The Peroxidase from horseradish (HRP, Sigma-Aldrich, #P8375) was prepared as a stock solution (500x) by dissolving 10 mg/ml lyophilized powder in H₂O_UF. The stock solution was stored at -20°C until usage in the test at a concentration of 20 μg/mL. Luminol was also prepared as a 500x stock solution by diluting 17 mg luminol (luminol, Carl Roth, # 4203.1) in 1 mL of 200 mM KOH. The concentration used finally in the test system was 0.2 μM. Therefore 20 μL of both stock solutions were added to 10 mL distilled water [48].

Immediately prior to the luminol assay the mixture of luminol and HRP was added to the leave samples and callus cultures (Repka, 2001). The measurement of ROS production by the Vitis cells as a reaction to the fungal culture filtrate was monitored without delay after the reaction solutions were added. For this purpose an EnVision Multilabel Reader (Perkin Elmer, 2104-0010A) and the standard luminescence program were used. The measurement was conducted for 12 minutes. The reaction progress was observed by measurement every 20 seconds in alteration with a 10 seconds shaking step (120 rpm). As controls fungal cells leave disks and Vitis callus culture cells were added separately to the reaction solutions also in the 96-well microtiter plate. Furthermore a control containing 1 μM H₂O₂ was conducted to determine the reactive potential of the HRP and the luminol solutions. The reaction solutions were also added as a negative control to water. All results are compiled in S4 Fig.

Supporting Information

S1 Fig. Fluorescence microscopy of P.al-GFP on grapevine trunk.

P.al-GFP strain, visible as green hyphen, 12wpi in xylem vessels, indicated by arrows.

(TIF)

S2 Fig. Fluorescence microscopy of V. vinifera callus culture and P.al mycelium.

A: GFP labeled P.al visible as green hyphae (Hyp), and callus cells (Cal). B: Fluorescein-diacetate stained active callus cells and dead callus cells (none fluorescent). Red bar 100μm.

(TIF)

S3 Fig. Viability of calli cells during co-cultivation with fungal mycelium and control in axenic culture.

Light gray, co-incubation of callus cells with Pch; gray, co-incubation of callus cells with Pal and dark gray, axenic callus culture. The calculation was made based on staining the callus cells with fluorescein diactetate and count cells with a Neubauer counting camber.

(JPG)

S4 Fig. Results of the ROS-Luminol Assay.

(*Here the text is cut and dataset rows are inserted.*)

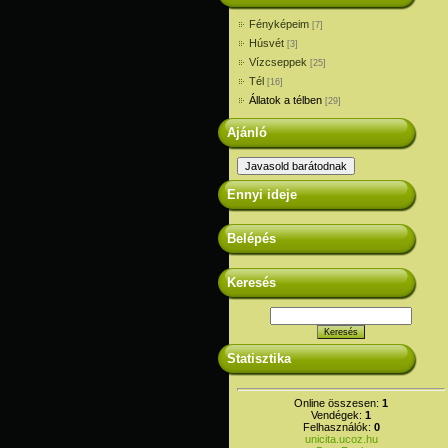
Fényképeim
[7]
Húsvét
[3]
Vízcseppek
[25]
Tél
[16]
Állatok a télben
[29]
Ajánló
Ennyi ideje
Belépés
Keresés
Statisztika
Online összesen:
1
Vendégek:
1
Felhasználók:
0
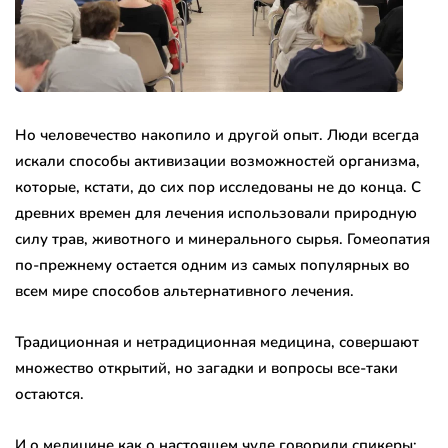
Но человечество накопило и другой опыт. Люди всегда
искали способы активизации возможностей организма,
которые, кстати, до сих пор исследованы не до конца. С
древних времен для лечения использовали природную
силу трав, животного и минерального сырья. Гомеопатия
по-прежнему остается одним из самых популярных во
всем мире способов альтернативного лечения.
Традиционная и нетрадиционная медицина, совершают
множество открытий, но загадки и вопросы все-таки
остаются.
И о медицине как о настоящем чуде говорили спикеры:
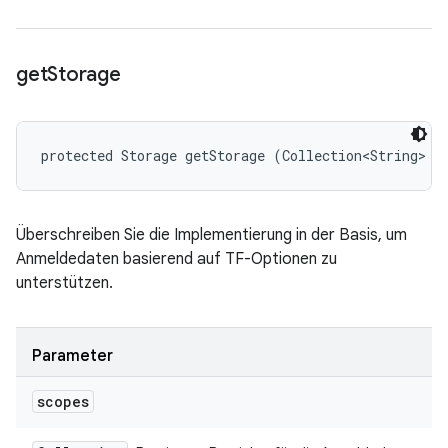
get
Storage
protected Storage getStorage (Collection<String> s
Überschreiben Sie die Implementierung in der Basis, um
Anmeldedaten basierend auf TF-Optionen zu
unterstützen.
Parameter
scopes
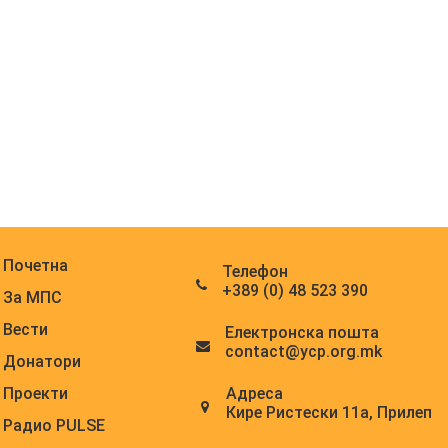
Почетна
Телефон
+389 (0) 48 523 390
За МПС
Вести
Електронска поштa
contact@ycp.org.mk
Донатори
Адреса
Проекти
Кире Ристески 11а, Прилеп
Радио PULSE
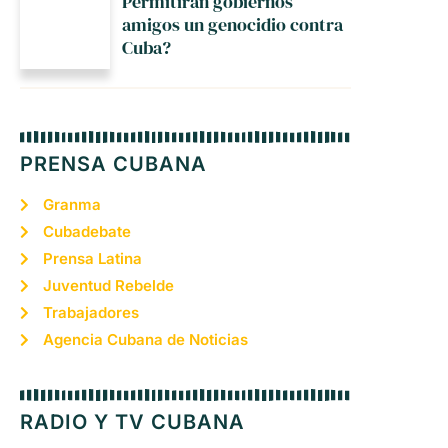
Permitirán gobiernos
amigos un genocidio contra
Cuba?
PRENSA CUBANA
Granma
Cubadebate
Prensa Latina
Juventud Rebelde
Trabajadores
Agencia Cubana de Noticias
RADIO Y TV CUBANA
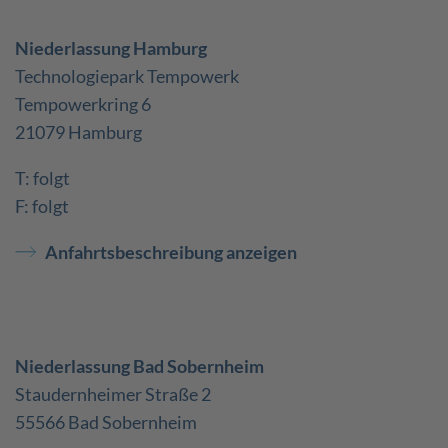
Niederlassung Hamburg
Technologiepark Tempowerk
Tempowerkring 6
21079 Hamburg
T: folgt
F: folgt
Anfahrtsbeschreibung anzeigen
Niederlassung Bad Sobernheim
Staudernheimer Straße 2
55566 Bad Sobernheim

Display of the transient ROS production of Vitis vinifera callus and leaf tissue cells in response P.al and P.ch culture filtrate. All values were measured using an EnVision Multibal Reader (Perkin Elmer, 2104-0010A) and a standardized luminol assay. P.ch Vitis callus is the sample where P.ch filtrate was premixed with callus culture cells. P.ch Vitis disk is the nomenclature for Vitis leaf disks that were mixed with P.ch culture filtrate preliminary to the measurement. The labeling for P.al is identically carried out. The two control reactions are the activation of the horse-reddish peroxidase by H₂O₂ (control hydrogen peroxide) and the buffer mixed only with luminol and HRP, which was not activated by H₂O₂. The emission of the activated luminol was measured every 20 seconds for 12 minutes (as can be seen at the x-axis). The measured counts per minute are arranged in analogy to all the samples conducted as triplets and in comparison to 1μM H₂O₂ equivalent in the control setup.

(TIF)

S5 Fig. Relative transcription of indicated genes in respect to b-tubulin as determined by qPCR.

Different transcription levels correlate with measurements from high throughput sequencing. +VV indicates co-cultivations.

(JPG)

S1 Table. P.ch differential transcription of annotated genes.

Columns: gene name, differential transcription (log2), average transcription (log2), probability to dismiss H0, gene description 1, gene description 2, GO annotation, pathway annotation.

(TXT)

S2 Table. P.al differential transcription of annotated genes.

Columns: gene name, differential transcription (log2), average transcription (log2), probability to dismiss H0, gene description 1, gene description 2, GO annotation, pathway annotation.

(TXT)

S3 Table. Primer used for qPCR.

(TXT)

Data Availability

Data have been deposited at NCBI GEO under the accession number GSE67197 http://www.ncbi.nlm.nih.gov/geo/query/acc.cgi?token=wlmzguegrxkrtmv&acc=GSE67197

Funding Statement

The authors received no specific funding for this work.